This week, the U.S. Court of Appeals for the D.C. Circuit upheld a ruling that supports net neutrality. The concept refers to the distribution of content by telecom providers, and specifically their ability to restrict certain content in order to favor content supplied by providers who pay for a speedier delivery. The net neutrality debate has been ongoing for about five years, and it looks set to rage for the foreseeable future. Net neutrality will impact certain stocks if it ever comes into force, primarily telecom companies and content providers.
Here’s a look at which companies win and which ones lose on the latest ruling, or at least which will be perceived as winners and losers.

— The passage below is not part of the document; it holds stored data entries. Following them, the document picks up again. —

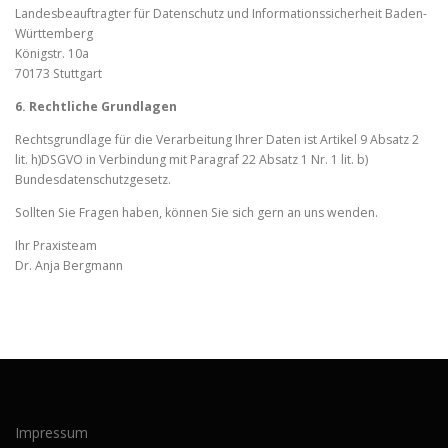
Landesbeauftragter für Datenschutz und Informationssicherheit Baden-
Württemberg
Königstr. 10a
70173 Stuttgart
6. Rechtliche Grundlagen
Rechtsgrundlage für die Verarbeitung Ihrer Daten ist Artikel 9 Absatz 2
lit. h)DSGVO in Verbindung mit Paragraf 22 Absatz 1 Nr. 1 lit. b)
Bundesdatenschutzgesetz.
Sollten Sie Fragen haben, können Sie sich gern an uns wenden.
Ihr Praxisteam
Dr. Anja Bergmann
Impressum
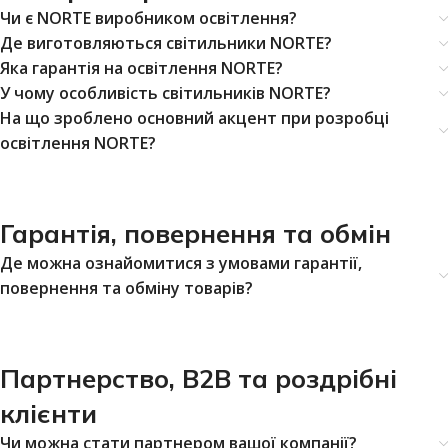
Чи є NORTE виробником освітлення?
Де виготовляються світильники NORTE?
Яка гарантія на освітлення NORTE?
У чому особливість світильників NORTE?
На що зроблено основний акцент при розробці
освітлення NORTE?
Гарантія, повернення та обмін
Де можна ознайомитися з умовами гарантії,
повернення та обміну товарів?
Партнерство, B2B та роздрібні
клієнти
Чи можна стати партнером вашої компанії?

Netflix, Amazon, Disney and Fox Win
The big winner here is Netflix Inc. (NASDAQ: NFLX). Netflix has long been an advocate of the net neutrality concept, but its opinion is likely rooted in self-interest rather than moral outlook. If a provider has the potential to restrict bandwidth associated with a particular service, companies like Netflix that require a comparatively fast and consistent speed to offer their content could be hit by user streaming issues. If the ruling had gone in the providers’ favor, Netflix would have been forced to pay for priority distribution, or risk making its users sit through buffering content.
The ruling means Netflix won’t have to worry about this. Of course, the same concept applies to other streaming services such as Amazon.com, Inc. (NASDAQ: AMZN) Prime and the Walt Disney Co. (NYSE: DIS), Twenty-First Century Fox Inc. (NASDAQ: FOX) and NBC combined effort Hulu.
Losers, of course, are the telecom companies. The potential to charge for priority distribution could have been a huge earner for providers like AT&T Inc. (NYSE: T) and Verizon Communications Inc. (NYSE: VZ), and the latest ruling effectively removes this potential. This may change because the decision is set for appeal before the close of the year, but it’s unlikely. Even if it does, it won’t be for another five years, so near to medium term, the impact is the same.
As a wildcard, here’s one that’s a little less obvious: GoDaddy Inc. (NYSE: GDDY). GoDaddy has been a major benefactor of the internet’s influence on small businesses over the past two decades. A commerce company or a media publisher can set up a site, register a domain and host it through GoDaddy, and with a bit of search engine optimization can target a market unrestricted by the usual brick-and-mortar/print media barriers to entry.
If telecom providers were able to restrict content distribution based on payment, this would clearly favor the content produced by the big names in the relevant spaces, and make it more difficult for new companies to gain traction. Net neutrality attempts to benefit small business at the expense of big business (whether it actually will is doubtful) and should at least be perceived as playing into the continued success of companies that facilitate entry into small business, such as GoDaddy. What it will more likely do is simply slow down internet speeds for everyone by socializing bandwith.